Improving the Science and Practice of Loss Prevention Research
The industry can do many things to promote evidence-based research. The first step is not to be too ambitious—there are many things that we do not know that we do not know because we have not conducted basic research. For example, qualitative and observational studies need to be conducted on topics such as: (1) what works to encourage compliance with mask policies, (2) what is the safest and most efficient way to conduct curbside delivery, and (3) what factors contribute to the successful prosecution of ORC offenders. Heck, we don’t even have a good, industry-wide definition of organized retail crime. Addressing these types of issues and answering these types of questions are the foundational first step to promoting evidence-based practice.

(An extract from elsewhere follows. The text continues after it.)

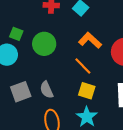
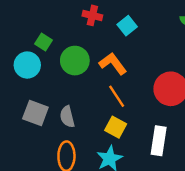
orange L-shape: (90, 40) -> (113, 64), moved
gray square: (21, 92) -> (35, 113), turned 30

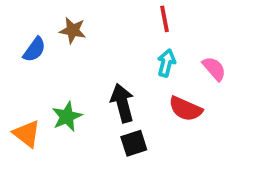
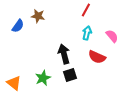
red line: (164, 19) -> (86, 10), turned 40
green star: (67, 116) -> (43, 78), moved
orange triangle: (27, 134) -> (14, 83), moved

Of course, making loss prevention evidence-based will require that retailers invest in research, but there are many opportunities for retailers to do this. First, there are many young (and old) researchers at universities who must produce research to advance their careers. Many of these scholars need data and would love to conduct surveys with your customers or access your existing data. Furthermore, they are accustomed to doing research with humans and protecting their privacy and confidentiality. Of course, all of this is also true of organizations like the LPRC that work with retailers and LP solution providers every week to conduct impactful, relevant research. A large amount of research needs to take place, and it will take time to develop loss prevention into a fully fledged science with a large body of research findings. Nevertheless, if we work together as an industry, then one day we will be able to honestly and confidently say what we all know and what we do not know.